' ' Cinema Romantico: Seducing Dr. Lewis

Saturday, April 16, 2011

Seducing Dr. Lewis

Once St. Marie la Mauderne, situated on a tiny, remote island off the coast of Quebec, was a great fishing village. Its denizens worked hard all day but took pride in that work. Their lives may been simple but they were rich and rewarding. Now the town has fallen on hard times. The fish have dried up. Its shanties seem an encapsulation of rundown. Its few citizens - 120 - line up for welfare checks. One of the few who can manage an actual employment gig at the town bank is under threat of being replaced by a bank machine. But hope emerges! A plastics company, tempted by a desperate pitch by the town of a tax exemption, considers building a factory in St. Marie. There is, as there must be, a caveat: the town must prove to the factory it has a doctor. Which they don't. Because, seriously, what doctor wants to live and play off the remote coast of Quebec?

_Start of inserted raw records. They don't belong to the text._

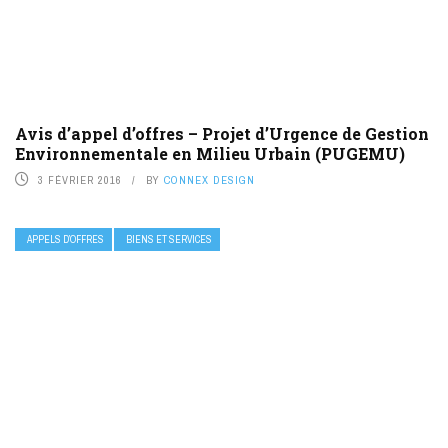
Avis d’appel d’offres – Projet d’Urgence de Gestion
Environnementale en Milieu Urbain (PUGEMU)
3 FÉVRIER 2016
BY
CONNEX DESIGN
APPELS D’OFFRES
BIENS ET SERVICES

"Seducing Dr. Lewis" (2003), directed by Jean-Francois Pouliot, is what you might call one of them humanist comedies. There is funny, sure, but it comes not from forced gags and out of the blue one liners and projectile vomit. Rather the script, written by Ken Scott, simply lets these villagers be who they are and their natural reactions to the situation at hand are therefore often humorous, endearing and true. Usually all three at once.

With St. Marie's actual Mayor having fled for a real job in the "city", Germain Lesage (Raymond Bouchard) appoints himself the position and presents himself the task of tracking down a doctor to show to the factory. Fate intervenes and Dr. Christopher Lewis (David Boutin) arrives by boat and then by another, smaller, decrepit boat to find a town whose interests incredibly link up with his. St. Marie is heavily invested in cricket. Beef Stroganoff is the special at the lone diner. A local radio station is devoted to the wonders of fusion jazz. Heck, the fatherless Dr. Lewis finds himself quite moved when Germain spins the tale of his young son having perished much too soon.

But, of course, in reality, St. Marie knows nothing of cricket (they like hockey). Stroganoff seems a foreign delicacy. One character openly declares: "I challenge anyone to listen to fusion jazz!" And Germain's story of his young son is a....(No, Nick, don't do it! I said, don't do it! Noooooooo!)....fish tale. Heck, this doesn't even consider the fact that Germain and his crack team have tapped the doctor's phone to glean info to maintain the charade. All this is merely a means to bait and then hook (those are the movie's words, not mine) this city slicker into staying put at such a seemingly dismal outpost.

Dr. Lewis, as we know from the get-go, is on a collision course with the truth. The truth, you might say, is represented by St. Marie's lovely Eve (Lucie Laurier). She's the one who hands out the welfare checks and who refuses Dr. Lewis's timid, genuine advances and who does not partake in the town's charade. She's the one who tells him what's what at the crucial moment. Why, you might wonder, does she wait so long? And why, you may ask, did I just give that little nugget away?

Look, the charms of these sorts of movie do not rest in the eventual revelation but in the build up to that revelation and in the way both the people pulling the ruse and the ruse's victim both reach that greater understanding who they are and what this means. Sure, tapping someone's telephone is, you know, illegal and immoral but St. Marie isn't doing it out of mean spirit. Truly, they're not. They're doing it out of desperation. Occasionally there is nobility in being disingenuous. Everyone knows the legend of George Washington chopping down the cherry tree and then not being to lie about it but how many know the truth of our greatest Founding Father's ring of spies and his spectacular web of misinformation used to deceive the British? He employed copius lies to earn victory in the so-called Glorious Cause. St. Marie la Mauderne might not be fighting for independence but they are fighting for survival.

Whatever it takes. But, you know, only in specific situations. 

2 comments:

Simon said...

We just finished watching this in French class. It amused me.

Nick Prigge said...

Damn it! We never got to watch anything cool like this in my old Spanish classes. You'd think they could have provided some Almodovar or some early Penelope Cruz, something, but no. Nothing. THAT would have made me want to learn!